[Opening Exercise input section]

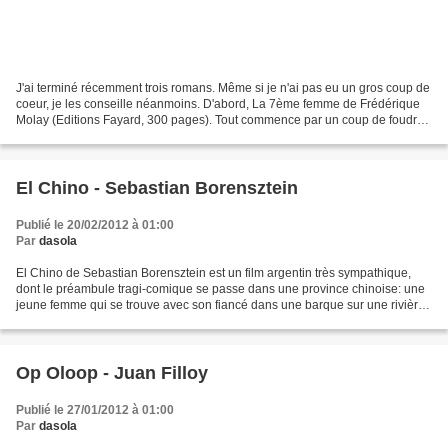
J'ai terminé récemment trois romans. Même si je n'ai pas eu un gros coup de
coeur, je les conseille néanmoins. D'abord, La 7ème femme de Frédérique
Molay (Editions Fayard, 300 pages). Tout commence par un coup de foudre
d'un chef de la PJ parisienne,...
El Chino - Sebastian Borensztein
Publié le 20/02/2012 à 01:00
Par
dasola
El Chino de Sebastian Borensztein est un film argentin très sympathique,
dont le préambule tragi-comique se passe dans une province chinoise: une
jeune femme qui se trouve avec son fiancé dans une barque sur une rivière
est écrasée par une vache tombée...
Op Oloop - Juan Filloy
Publié le 27/01/2012 à 01:00
Par
dasola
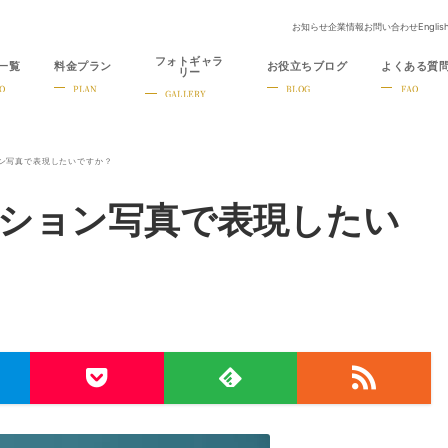
お知らせ
企業情報
お問い合わせ
Englis
フォトギャラ
一覧
料金プラン
お役立ちブログ
よくある質
リー
O
PLAN
BLOG
FAQ
GALLERY
ン写真で表現したいですか？
ション写真で表現したい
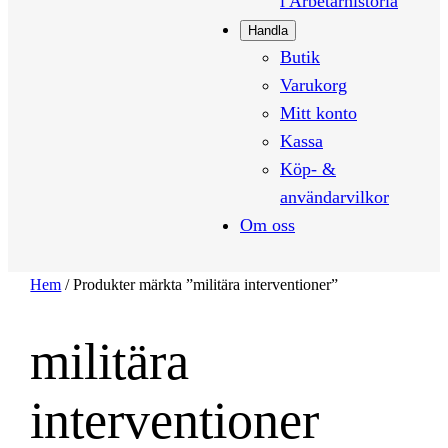
i Arbetarhistoria
Handla
Butik
Varukorg
Mitt konto
Kassa
Köp- &
användarvilkor
Om oss
Hem
/ Produkter märkta ”militära interventioner”
militära
interventioner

[Closing Exercise input section]

**Your assignment**
Write out, exactly as they stand, the line with "Publié le 20/02/2012 à 01:00" and every line after it through the end of the entries above; omit the pictures.

**Solution to this exercise**
Publié le 20/02/2012 à 01:00
Par
dasola
El Chino de Sebastian Borensztein est un film argentin très sympathique,
dont le préambule tragi-comique se passe dans une province chinoise: une
jeune femme qui se trouve avec son fiancé dans une barque sur une rivière
est écrasée par une vache tombée...
Op Oloop - Juan Filloy
Publié le 27/01/2012 à 01:00
Par
dasola
お知らせ
企業情報
お問い合わせ
Englis
フォトギャラ
一覧
料金プラン
お役立ちブログ
よくある質
リー
O
PLAN
BLOG
FAQ
GALLERY
ン写真で表現したいですか？
ション写真で表現したい
i Arbetarhistoria
Handla
Butik
Varukorg
Mitt konto
Kassa
Köp- &
användarvilkor
Om oss
Hem
/ Produkter märkta ”militära interventioner”
militära
interventioner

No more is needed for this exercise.